#### Aim of the exercise
Given the records below, pull every line with the word "term" into the answer.

Dataset entries

=== Section Start ===

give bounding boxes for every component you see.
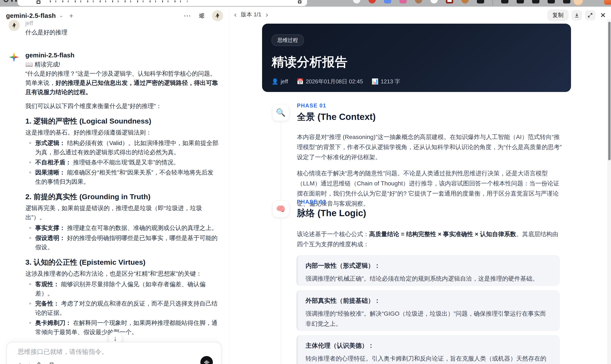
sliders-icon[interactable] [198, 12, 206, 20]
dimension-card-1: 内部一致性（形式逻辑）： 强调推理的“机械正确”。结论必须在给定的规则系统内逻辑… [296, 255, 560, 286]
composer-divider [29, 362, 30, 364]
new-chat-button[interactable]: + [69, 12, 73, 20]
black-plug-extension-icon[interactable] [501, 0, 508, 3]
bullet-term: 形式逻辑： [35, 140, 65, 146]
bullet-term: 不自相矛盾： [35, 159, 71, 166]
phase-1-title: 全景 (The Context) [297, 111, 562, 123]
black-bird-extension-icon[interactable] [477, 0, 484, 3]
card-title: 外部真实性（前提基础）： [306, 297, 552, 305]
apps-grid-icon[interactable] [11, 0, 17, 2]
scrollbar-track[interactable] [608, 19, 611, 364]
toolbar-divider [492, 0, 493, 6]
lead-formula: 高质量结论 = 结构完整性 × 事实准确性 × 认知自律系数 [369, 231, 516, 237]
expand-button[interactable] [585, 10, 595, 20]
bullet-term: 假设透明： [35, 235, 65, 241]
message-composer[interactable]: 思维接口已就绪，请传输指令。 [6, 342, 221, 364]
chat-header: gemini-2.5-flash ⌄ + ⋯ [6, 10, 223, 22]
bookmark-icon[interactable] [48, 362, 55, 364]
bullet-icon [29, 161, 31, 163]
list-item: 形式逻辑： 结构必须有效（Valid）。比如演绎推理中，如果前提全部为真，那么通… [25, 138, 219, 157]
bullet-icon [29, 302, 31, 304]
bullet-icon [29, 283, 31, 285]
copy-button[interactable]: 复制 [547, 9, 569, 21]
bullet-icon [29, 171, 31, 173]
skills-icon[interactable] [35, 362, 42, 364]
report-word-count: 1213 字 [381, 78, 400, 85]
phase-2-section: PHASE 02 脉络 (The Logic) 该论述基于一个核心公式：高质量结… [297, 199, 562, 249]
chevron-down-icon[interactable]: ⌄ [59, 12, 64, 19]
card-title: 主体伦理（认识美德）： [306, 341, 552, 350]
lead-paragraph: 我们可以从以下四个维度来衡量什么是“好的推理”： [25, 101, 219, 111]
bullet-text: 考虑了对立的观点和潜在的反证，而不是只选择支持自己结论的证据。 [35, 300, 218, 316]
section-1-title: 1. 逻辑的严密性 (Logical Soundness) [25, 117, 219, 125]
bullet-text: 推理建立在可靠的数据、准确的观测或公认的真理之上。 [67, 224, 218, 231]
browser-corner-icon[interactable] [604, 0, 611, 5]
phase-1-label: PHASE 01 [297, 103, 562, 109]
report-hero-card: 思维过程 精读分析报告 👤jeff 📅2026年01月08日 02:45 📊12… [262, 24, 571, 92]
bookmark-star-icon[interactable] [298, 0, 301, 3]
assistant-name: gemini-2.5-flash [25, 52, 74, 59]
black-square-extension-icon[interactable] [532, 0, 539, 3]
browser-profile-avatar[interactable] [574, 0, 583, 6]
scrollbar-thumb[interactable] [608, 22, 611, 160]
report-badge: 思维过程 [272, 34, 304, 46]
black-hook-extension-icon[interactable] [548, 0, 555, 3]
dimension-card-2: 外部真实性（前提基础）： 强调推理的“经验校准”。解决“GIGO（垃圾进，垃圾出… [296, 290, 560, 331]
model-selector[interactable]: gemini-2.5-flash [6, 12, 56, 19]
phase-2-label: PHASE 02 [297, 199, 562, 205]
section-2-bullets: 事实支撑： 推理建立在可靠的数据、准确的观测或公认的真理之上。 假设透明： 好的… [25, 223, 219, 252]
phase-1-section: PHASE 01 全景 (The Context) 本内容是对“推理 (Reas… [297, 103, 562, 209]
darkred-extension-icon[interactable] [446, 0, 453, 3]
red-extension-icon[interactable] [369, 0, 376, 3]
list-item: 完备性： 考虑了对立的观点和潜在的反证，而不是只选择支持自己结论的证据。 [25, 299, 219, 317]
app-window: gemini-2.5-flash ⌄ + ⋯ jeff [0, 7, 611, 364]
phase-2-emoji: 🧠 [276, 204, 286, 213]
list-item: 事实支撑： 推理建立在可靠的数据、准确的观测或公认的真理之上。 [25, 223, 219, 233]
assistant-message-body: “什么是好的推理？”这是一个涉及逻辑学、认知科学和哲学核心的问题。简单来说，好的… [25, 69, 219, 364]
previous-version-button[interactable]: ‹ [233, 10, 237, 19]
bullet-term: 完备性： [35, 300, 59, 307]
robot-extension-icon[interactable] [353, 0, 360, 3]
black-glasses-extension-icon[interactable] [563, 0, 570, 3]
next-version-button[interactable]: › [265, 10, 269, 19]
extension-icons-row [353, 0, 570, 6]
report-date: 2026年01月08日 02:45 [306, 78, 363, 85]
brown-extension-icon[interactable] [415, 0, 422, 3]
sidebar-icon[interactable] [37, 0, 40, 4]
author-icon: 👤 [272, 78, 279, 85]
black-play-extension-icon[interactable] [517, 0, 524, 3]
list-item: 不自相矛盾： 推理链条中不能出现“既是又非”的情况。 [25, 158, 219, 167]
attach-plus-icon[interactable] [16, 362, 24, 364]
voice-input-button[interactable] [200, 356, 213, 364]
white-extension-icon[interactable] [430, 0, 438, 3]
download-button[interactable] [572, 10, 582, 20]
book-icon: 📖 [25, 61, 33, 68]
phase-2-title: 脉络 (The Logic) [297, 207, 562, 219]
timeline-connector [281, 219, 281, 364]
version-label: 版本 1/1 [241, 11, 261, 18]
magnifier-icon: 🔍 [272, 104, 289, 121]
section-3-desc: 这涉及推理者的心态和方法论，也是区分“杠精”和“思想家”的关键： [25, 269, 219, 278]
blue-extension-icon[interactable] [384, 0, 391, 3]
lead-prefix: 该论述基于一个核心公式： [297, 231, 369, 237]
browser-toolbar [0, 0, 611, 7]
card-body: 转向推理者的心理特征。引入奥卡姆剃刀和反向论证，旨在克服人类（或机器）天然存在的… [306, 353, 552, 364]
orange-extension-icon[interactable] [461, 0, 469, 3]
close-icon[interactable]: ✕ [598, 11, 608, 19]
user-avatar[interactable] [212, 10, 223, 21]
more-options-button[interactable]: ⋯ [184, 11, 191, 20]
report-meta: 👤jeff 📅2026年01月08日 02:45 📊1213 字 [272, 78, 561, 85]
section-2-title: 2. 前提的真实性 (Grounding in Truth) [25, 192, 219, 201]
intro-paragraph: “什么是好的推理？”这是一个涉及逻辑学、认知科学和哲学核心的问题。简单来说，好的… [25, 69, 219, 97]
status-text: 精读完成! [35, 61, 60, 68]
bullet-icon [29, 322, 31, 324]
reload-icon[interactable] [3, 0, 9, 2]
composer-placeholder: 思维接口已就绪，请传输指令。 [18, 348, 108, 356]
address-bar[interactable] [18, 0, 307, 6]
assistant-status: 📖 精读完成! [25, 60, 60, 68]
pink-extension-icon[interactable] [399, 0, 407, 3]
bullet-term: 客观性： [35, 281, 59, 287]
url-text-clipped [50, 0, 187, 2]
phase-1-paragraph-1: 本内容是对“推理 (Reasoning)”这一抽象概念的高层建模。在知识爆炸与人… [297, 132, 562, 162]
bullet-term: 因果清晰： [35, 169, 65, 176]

=== Section End ===
=== Section Start ===

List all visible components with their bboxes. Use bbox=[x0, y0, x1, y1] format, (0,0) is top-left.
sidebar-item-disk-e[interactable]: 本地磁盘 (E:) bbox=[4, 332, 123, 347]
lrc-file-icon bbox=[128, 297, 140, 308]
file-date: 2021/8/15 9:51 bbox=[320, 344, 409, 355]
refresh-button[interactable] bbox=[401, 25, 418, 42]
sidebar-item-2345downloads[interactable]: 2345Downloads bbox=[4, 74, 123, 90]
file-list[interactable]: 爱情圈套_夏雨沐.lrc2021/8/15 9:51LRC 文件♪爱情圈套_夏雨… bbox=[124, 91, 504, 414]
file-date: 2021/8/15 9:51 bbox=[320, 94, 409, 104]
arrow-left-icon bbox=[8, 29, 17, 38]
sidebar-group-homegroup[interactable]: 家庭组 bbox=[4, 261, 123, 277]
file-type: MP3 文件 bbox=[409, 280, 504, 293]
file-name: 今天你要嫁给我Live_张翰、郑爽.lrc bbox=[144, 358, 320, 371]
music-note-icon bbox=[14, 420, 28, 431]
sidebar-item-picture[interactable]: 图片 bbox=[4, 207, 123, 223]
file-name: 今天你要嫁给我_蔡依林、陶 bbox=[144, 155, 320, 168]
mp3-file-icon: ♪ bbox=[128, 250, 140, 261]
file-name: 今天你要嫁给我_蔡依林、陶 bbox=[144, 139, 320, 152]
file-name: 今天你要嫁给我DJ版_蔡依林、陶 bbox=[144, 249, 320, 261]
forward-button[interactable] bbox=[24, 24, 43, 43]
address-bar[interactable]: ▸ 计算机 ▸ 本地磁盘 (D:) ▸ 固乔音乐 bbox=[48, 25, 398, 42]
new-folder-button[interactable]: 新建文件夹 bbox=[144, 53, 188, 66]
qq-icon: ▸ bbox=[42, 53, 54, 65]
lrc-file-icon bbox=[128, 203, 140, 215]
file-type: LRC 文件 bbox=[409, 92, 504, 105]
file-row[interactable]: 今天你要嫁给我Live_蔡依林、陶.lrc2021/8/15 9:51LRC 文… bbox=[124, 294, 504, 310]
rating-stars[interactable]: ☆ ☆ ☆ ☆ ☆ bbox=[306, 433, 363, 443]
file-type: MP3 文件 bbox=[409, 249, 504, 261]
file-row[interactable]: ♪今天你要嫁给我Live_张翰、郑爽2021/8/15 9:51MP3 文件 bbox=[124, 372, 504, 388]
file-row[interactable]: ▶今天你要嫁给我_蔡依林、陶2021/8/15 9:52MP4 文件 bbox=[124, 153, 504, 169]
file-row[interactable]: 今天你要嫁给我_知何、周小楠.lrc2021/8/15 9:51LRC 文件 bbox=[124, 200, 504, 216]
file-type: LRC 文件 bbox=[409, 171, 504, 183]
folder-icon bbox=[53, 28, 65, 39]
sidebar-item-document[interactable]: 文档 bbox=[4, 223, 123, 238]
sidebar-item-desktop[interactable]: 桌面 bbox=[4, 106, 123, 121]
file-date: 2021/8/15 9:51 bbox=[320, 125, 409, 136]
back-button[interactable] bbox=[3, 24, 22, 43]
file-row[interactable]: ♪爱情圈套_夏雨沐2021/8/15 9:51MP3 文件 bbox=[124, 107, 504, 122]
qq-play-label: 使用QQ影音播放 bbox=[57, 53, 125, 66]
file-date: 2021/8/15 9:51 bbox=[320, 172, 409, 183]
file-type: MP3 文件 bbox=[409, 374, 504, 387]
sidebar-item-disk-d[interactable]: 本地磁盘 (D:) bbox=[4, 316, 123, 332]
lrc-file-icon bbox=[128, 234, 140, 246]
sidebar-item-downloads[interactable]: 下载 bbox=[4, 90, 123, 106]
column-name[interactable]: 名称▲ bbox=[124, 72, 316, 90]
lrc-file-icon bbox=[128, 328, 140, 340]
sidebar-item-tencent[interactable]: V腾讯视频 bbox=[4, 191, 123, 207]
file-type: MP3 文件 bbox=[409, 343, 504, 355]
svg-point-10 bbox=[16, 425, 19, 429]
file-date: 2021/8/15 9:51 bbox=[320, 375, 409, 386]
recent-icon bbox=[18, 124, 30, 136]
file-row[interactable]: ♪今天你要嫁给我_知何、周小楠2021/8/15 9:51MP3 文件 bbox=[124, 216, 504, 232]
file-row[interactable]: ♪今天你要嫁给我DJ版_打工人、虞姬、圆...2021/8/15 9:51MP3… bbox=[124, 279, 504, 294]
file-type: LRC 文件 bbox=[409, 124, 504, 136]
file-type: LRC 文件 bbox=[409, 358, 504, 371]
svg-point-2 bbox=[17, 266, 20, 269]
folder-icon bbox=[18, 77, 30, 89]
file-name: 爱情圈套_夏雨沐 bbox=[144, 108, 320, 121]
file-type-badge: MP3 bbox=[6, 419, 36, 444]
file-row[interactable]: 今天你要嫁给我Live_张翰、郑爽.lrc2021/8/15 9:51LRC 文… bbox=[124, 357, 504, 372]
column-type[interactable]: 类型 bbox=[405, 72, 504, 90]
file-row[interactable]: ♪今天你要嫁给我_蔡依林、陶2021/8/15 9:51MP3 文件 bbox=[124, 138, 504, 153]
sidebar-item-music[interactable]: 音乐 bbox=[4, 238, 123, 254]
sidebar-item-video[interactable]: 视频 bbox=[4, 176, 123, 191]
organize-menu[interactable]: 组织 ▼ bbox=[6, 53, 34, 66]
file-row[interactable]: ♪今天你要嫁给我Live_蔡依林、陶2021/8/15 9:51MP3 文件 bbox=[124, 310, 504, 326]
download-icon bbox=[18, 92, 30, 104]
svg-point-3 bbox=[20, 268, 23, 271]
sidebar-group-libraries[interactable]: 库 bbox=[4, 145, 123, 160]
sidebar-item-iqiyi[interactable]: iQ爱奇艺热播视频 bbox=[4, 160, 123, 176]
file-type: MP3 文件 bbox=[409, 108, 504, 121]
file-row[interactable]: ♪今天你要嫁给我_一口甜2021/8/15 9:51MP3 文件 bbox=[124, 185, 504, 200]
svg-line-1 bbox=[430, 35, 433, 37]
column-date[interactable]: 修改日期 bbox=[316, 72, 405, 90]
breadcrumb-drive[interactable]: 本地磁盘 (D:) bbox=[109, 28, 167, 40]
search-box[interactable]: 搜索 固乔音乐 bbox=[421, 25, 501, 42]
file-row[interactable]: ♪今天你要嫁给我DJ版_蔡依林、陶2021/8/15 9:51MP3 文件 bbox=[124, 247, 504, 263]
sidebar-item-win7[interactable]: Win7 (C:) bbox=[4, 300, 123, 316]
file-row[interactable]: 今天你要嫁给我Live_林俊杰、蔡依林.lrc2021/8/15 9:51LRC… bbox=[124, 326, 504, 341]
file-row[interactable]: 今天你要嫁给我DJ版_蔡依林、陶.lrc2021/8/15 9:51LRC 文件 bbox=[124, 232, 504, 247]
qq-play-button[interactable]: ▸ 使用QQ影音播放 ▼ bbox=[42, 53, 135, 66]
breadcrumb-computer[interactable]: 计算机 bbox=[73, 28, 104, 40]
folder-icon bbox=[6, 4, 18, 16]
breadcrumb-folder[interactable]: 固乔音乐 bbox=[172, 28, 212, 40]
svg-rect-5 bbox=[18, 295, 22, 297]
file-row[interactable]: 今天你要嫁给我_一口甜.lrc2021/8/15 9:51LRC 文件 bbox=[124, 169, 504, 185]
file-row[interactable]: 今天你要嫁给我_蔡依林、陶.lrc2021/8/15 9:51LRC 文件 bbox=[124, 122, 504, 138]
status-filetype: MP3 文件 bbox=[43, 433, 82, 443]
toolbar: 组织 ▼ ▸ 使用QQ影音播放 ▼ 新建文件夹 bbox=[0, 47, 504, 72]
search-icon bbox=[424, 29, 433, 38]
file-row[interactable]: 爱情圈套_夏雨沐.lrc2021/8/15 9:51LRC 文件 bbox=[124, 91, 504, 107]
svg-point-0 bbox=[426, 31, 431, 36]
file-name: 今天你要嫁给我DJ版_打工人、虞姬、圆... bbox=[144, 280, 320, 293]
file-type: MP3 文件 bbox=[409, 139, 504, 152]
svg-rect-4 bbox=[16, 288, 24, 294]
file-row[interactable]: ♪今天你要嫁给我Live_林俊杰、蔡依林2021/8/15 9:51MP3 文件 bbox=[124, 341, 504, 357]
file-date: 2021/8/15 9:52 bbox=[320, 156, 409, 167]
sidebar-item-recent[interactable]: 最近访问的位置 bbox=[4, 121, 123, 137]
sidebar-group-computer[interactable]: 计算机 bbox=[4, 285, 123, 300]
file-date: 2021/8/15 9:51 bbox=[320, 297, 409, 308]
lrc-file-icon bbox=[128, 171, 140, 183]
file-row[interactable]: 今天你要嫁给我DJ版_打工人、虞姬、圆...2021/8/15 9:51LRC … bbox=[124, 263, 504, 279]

=== Section End ===

#### Answer below
bullet-term: 形式逻辑： [35, 140, 65, 146]
bullet-term: 不自相矛盾： [35, 159, 71, 166]
bullet-term: 假设透明： [35, 235, 65, 241]
bullet-term: 完备性： [35, 300, 59, 307]
bullet-term: 客观性： [35, 281, 59, 287]
bullet-term: 因果清晰： [35, 169, 65, 176]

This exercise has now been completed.